Per il leader leghista, dunque, non c'è più spazio per le tattiche e gli insulti reciproci tra le altre forze politiche: "Basta, io sono ai limiti della pazienza, o si va avanti e si lavora, oppure tanto vale tornare al voto e ridare la parola agli italiani. Non si può continuare a dire ‘o ci sono io o c'è lui', non è così che si fanno gli interessi degli italiani". Il riferimento è agli attacchi reciproci fra MoVimento 5 Stelle e Forza Italia, cui Salvini si rivolge direttamente: "Il mio è un appello: smettetela con gli insulti, con le ripicche, i veti, i bisticci, le polemiche. Così non andiamo da nessuna parte, ognuno deve fare un passo indietro e cominciare a costruire e a lavorare. Non capisco le polemiche e i toni. Di Battista e Berlusconi si mettono sullo stesso piano".
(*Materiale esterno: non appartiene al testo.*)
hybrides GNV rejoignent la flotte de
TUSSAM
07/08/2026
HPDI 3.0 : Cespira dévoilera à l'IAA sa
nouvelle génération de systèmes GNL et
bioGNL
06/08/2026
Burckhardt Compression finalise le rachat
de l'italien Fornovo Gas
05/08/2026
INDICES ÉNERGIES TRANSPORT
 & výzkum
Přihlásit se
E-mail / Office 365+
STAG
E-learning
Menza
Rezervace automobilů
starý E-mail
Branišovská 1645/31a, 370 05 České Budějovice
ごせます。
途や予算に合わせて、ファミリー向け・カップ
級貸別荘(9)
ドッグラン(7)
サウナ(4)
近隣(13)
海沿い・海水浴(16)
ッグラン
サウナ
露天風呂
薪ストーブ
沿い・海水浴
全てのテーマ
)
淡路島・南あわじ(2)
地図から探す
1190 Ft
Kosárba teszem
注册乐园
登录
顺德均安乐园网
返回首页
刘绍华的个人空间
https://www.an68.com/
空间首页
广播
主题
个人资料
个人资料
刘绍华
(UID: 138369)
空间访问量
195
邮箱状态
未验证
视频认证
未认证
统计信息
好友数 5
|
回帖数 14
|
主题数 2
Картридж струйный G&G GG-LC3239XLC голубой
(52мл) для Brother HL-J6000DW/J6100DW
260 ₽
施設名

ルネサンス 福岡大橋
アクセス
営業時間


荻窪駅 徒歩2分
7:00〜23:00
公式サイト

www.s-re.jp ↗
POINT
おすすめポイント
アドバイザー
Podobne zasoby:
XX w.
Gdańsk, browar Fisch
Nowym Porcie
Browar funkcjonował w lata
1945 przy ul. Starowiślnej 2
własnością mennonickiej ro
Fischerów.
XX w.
La soluzione della crisi politica, del resto, per Salvini è chiara: un governo che tenga dentro il centrodestra unito e il Movimento, che scongiuri l'ipotesi di un governo di larghe intese: "Qualcuno all'interno di PD e Forza Italia sogna un governo alla Monti, con tutti dentro. Ma gli italiani hanno chiesto altro e io non voglio pensare a un governo che coinvolga il PD, che ha fatto tutto il contrario di ciò che voglio fare io e che è stato bocciato dagli italiani. Io sono pronto a guidare il nuovo esecutivo, per dare un futuro ai nostri figli in Italia e non all'estero".